[TASK INSTRUCTIONS] Using the data that follows, return exactly the lines from the one that contains "運営会社について (129, 297)" through the one that contains "なし (705, 691)", ends included.

Records from a collection

* * *

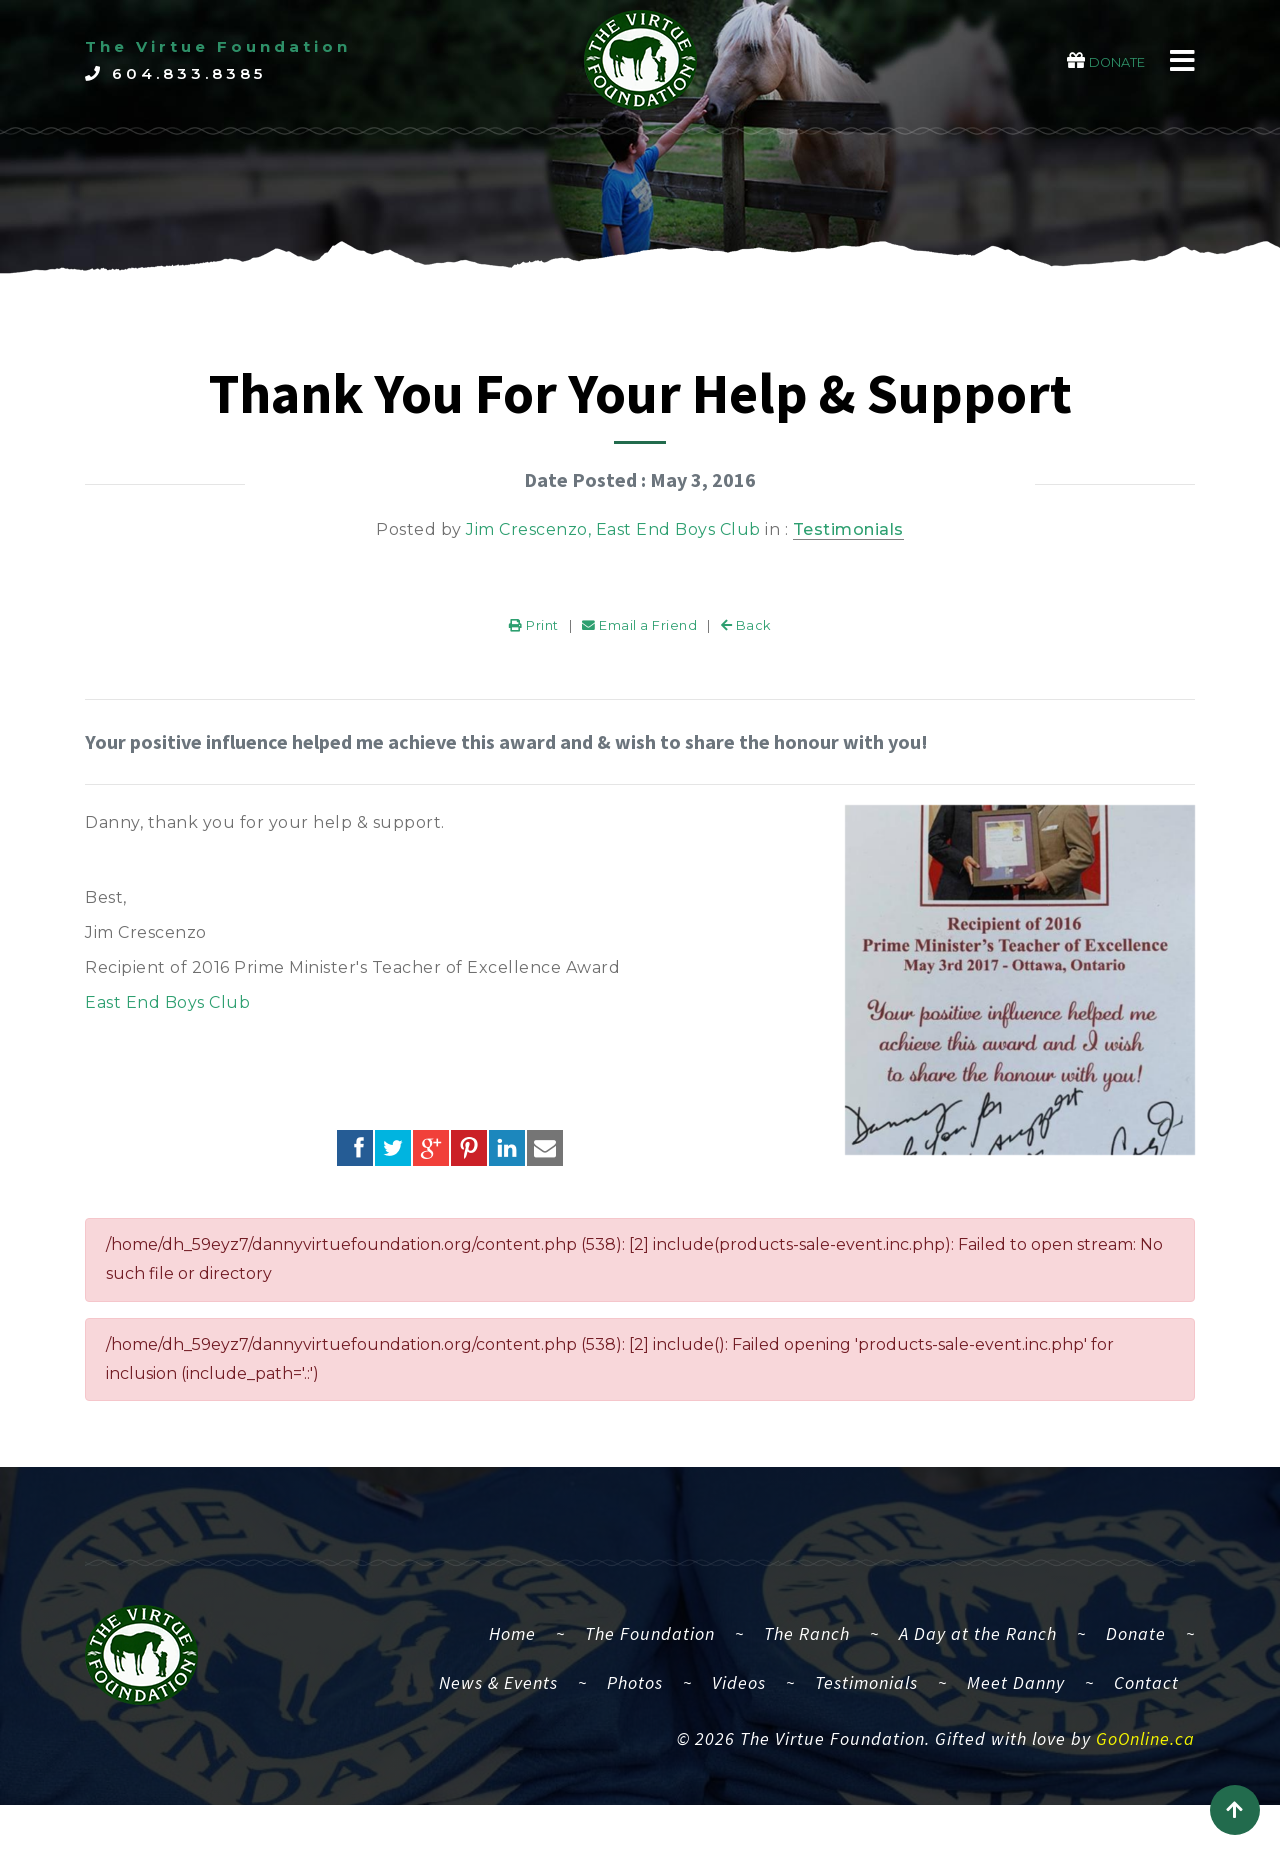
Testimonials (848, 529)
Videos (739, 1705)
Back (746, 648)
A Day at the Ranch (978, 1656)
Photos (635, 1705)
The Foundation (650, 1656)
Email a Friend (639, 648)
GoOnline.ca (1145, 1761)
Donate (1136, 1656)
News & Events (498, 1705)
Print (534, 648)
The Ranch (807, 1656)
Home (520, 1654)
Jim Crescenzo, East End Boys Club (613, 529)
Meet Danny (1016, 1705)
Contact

* * *

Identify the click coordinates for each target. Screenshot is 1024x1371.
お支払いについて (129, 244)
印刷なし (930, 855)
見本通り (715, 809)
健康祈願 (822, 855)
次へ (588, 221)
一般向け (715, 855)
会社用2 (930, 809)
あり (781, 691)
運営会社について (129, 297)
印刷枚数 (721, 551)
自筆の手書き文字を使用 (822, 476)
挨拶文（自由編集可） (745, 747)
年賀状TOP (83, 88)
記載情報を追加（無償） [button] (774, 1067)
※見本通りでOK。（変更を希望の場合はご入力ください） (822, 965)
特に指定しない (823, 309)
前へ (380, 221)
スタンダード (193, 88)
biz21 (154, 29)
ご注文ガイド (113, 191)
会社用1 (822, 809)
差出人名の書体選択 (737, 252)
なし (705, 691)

* * *

[YOUR SOLUTION]
運営会社について (129, 297)
印刷枚数 (721, 551)
自筆の手書き文字を使用 (822, 476)
挨拶文（自由編集可） (745, 747)
年賀状TOP (83, 88)
記載情報を追加（無償） [button] (774, 1067)
※見本通りでOK。（変更を希望の場合はご入力ください） (822, 965)
特に指定しない (823, 309)
前へ (380, 221)
スタンダード (193, 88)
biz21 (154, 29)
ご注文ガイド (113, 191)
会社用1 (822, 809)
差出人名の書体選択 (737, 252)
なし (705, 691)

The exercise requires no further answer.